I like statistics and listening to music, and I also enjoy the yearly Spotify Wrapped. After watching one at the end of each year, I am always interested in more in-depth statistics over multiple years. That's why I created a website and a Python script to generate personal Spotify usage statistics.
This works well because, a few years ago, the EU passed the GDPR Act, which enables EU citizens to access all personal data a company has stored about you. Spotify stores a log of your listening history, including partial listens. This data log is a treasure if you are interested in your own listening behavior. You can request your Extended streaming history
data at https://www.spotify.com/us/account/privacy/.

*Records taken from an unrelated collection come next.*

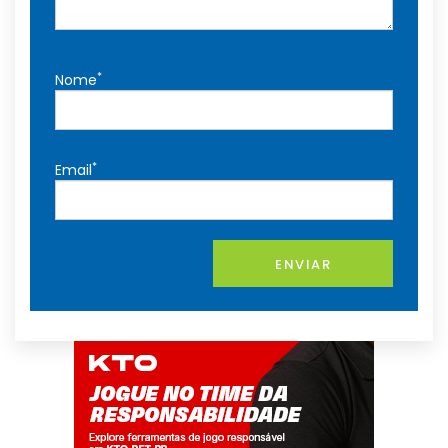
*
Nome
*
Email
ENVIAR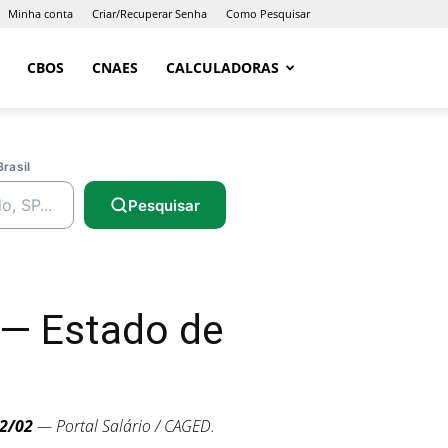
Minha conta
Criar/Recuperar Senha
Como Pesquisar
CBOS
CNAES
CALCULADORAS
Brasil
Pesquisar
 — Estado de
2/02
— Portal Salário / CAGED.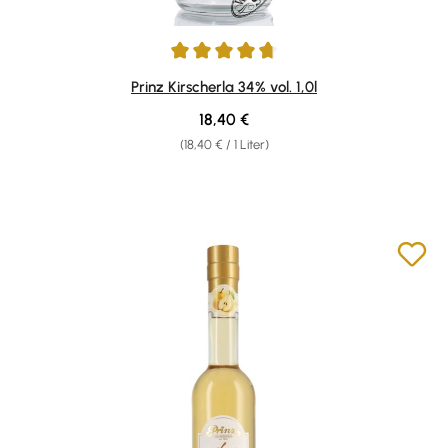
Durchschnittliche Bewertung von 4.87 von 5 Sternen
Prinz Kirscherla 34% vol. 1,0l
Regulärer Preis:
18,40 €
(18,40 € / 1 Liter)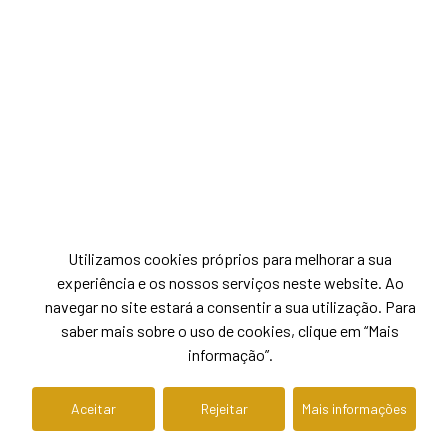
Utilizamos cookies próprios para melhorar a sua
experiência e os nossos serviços neste website. Ao
navegar no site estará a consentir a sua utilização. Para
saber mais sobre o uso de cookies, clique em “Mais
informação”.
Aceitar
Rejeitar
Mais informações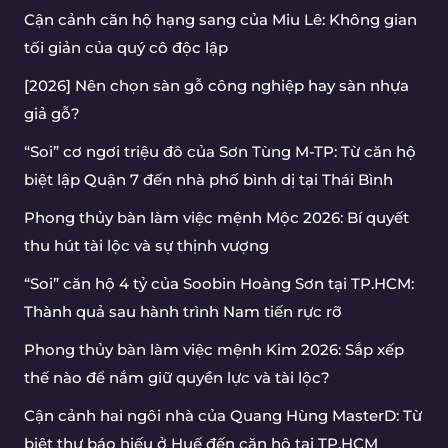
Cận cảnh căn hộ hạng sang của Miu Lê: Không gian
tối giản của quý cô độc lập
[2026] Nên chọn sàn gỗ công nghiệp hay sàn nhựa
giả gỗ?
“Soi” cơ ngơi triệu đô của Sơn Tùng M-TP: Từ căn hộ
biệt lập Quận 7 đến nhà phố bình dị tại Thái Bình
Phong thủy bàn làm việc mệnh Mộc 2026: Bí quyết
thu hút tài lộc và sự thịnh vượng
“Soi” căn hộ 4 tỷ của Soobin Hoàng Sơn tại TP.HCM:
Thành quả sau hành trình Nam tiến rực rỡ
Phong thủy bàn làm việc mệnh Kim 2026: Sắp xếp
thế nào để nắm giữ quyền lực và tài lộc?
Cận cảnh hai ngôi nhà của Quang Hùng MasterD: Từ
biệt thự báo hiếu ở Huế đến căn hộ tại TP.HCM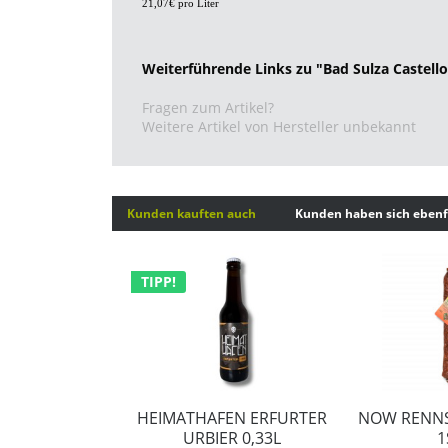
21,07
€
pro Liter
Weiterführende Links zu "Bad Sulza Castello
Fragen zum Artikel?
Weitere Artikel von Hersteller unbekannt
Kunden kauften auch
Kunden haben sich ebenf
TIPP!
HEIMATHAFEN ERFURTER
NOW RENNS
URBIER 0,33L
1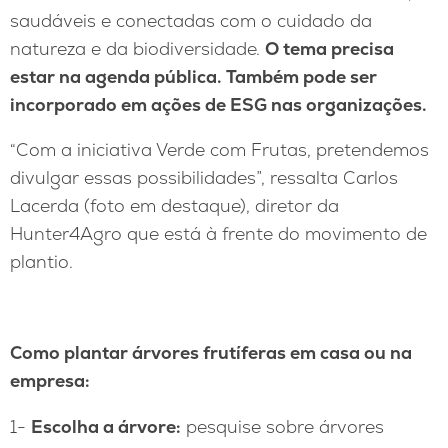
saudáveis e conectadas com o cuidado da
natureza e da biodiversidade.
O tema precisa
estar na agenda pública. Também pode ser
incorporado em ações de ESG nas organizações.
“Com a iniciativa Verde com Frutas, pretendemos
divulgar essas possibilidades”, ressalta Carlos
Lacerda (foto em destaque), diretor da
Hunter4Agro que está à frente do movimento de
plantio.
Como plantar árvores frutíferas em casa ou na
empresa:
1-
Escolha a árvore:
pesquise sobre árvores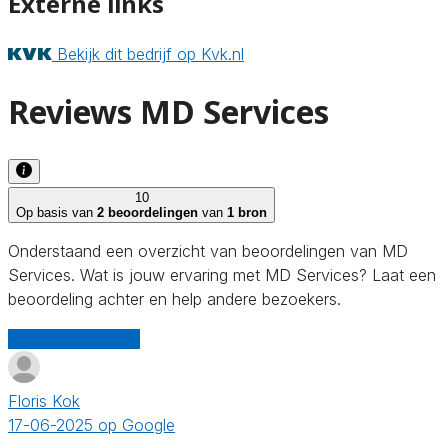
Externe links
Bekijk dit bedrijf op Kvk.nl
Reviews MD Services
10
Op basis van
2 beoordelingen
van
1 bron
Onderstaand een overzicht van beoordelingen van MD
Services. Wat is jouw ervaring met MD Services? Laat een
beoordeling achter en help andere bezoekers.
Schrijf een review
Floris Kok
17-06-2025 op Google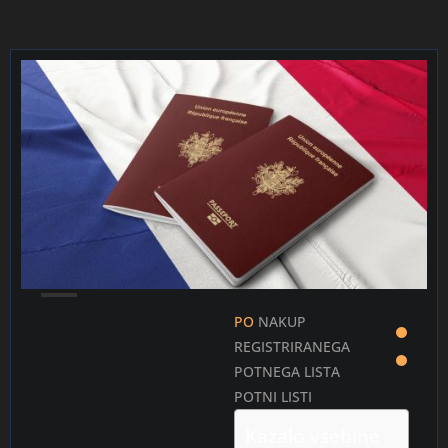
日本語
Čeština
Ελληνικά
Português
Bahasa Indonesia
Polski
한국어
PO
NAKUP
REGISTRIRANEGA
POTNEGA LISTA
POTNI LISTI
Kazalo vsebine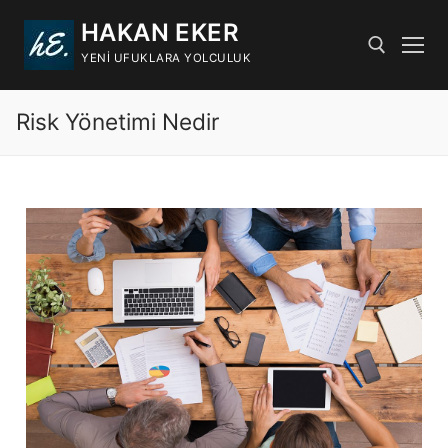
HAKAN EKER
YENI UFUKLARA YOLCULUK
Risk Yönetimi Nedir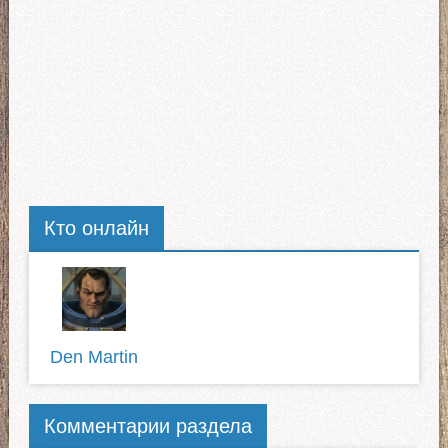
Кто онлайн
Den Martin
Комментарии раздела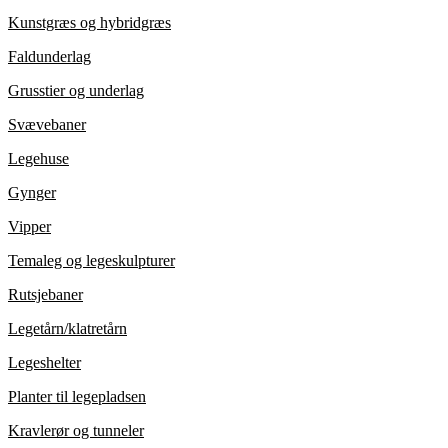
Kunstgræs og hybridgræs
Faldunderlag
Grusstier og underlag
Svævebaner
Legehuse
Gynger
Vipper
Temaleg og legeskulpturer
Rutsjebaner
Legetårn/klatretårn
Legeshelter
Planter til legepladsen
Kravlerør og tunneler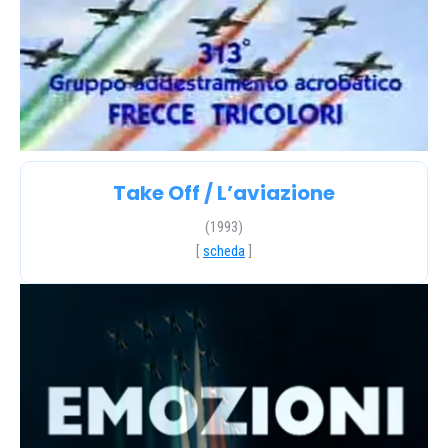
Take Off / L’aviazione
(1993)
[
scheda
]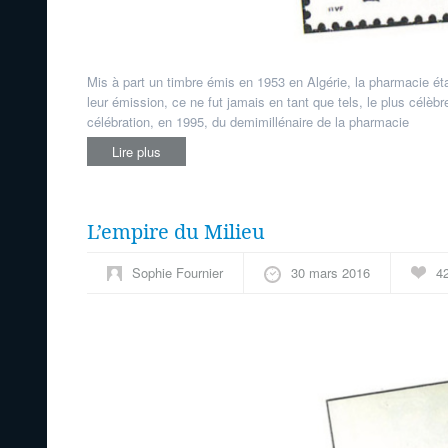
Mis à part un timbre émis en 1953 en Algérie, la pharmacie éta
leur émission, ce ne fut jamais en tant que tels, le plus célè
célébration, en 1995, du demi­millénaire de la pharmacie
Lire plus
L’empire du Milieu
Sophie Fournier
30 mars 2016
4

The website automatically generates many different statistics from your listening history data. The data is only processed in your browser and never leaves your computer.
More advanced and custom statistics can be generated using the Python scripts. The data is enriched with Wikidata and the Spotify API, for example genre of artists, album publishing year or artist popularity.
- Go to
https://developer.spotify.com/dashboard/applications
- Click "Create an app"
- Enter a name and description
- Click "Create"
- Click "Edit settings"
- Click "Add new redirect URI" and enter
http://localhost:8888/callback
- Click "Save"
- Copy the client ID and client secret
- Create a
.env
file with the following variables:SPOTIFY_CLIENT_ID=<spotify-client-id> SPOTIFY_CLIENT_SECRET=<spotify-client-secret>
- Run
uv run src/add_refeshtoken_to_env.py
to add the Spotify refresh token to the.env
file
uv run src/create_db.py "Path-To-Spotify-Extended-Streaming-History-Folder"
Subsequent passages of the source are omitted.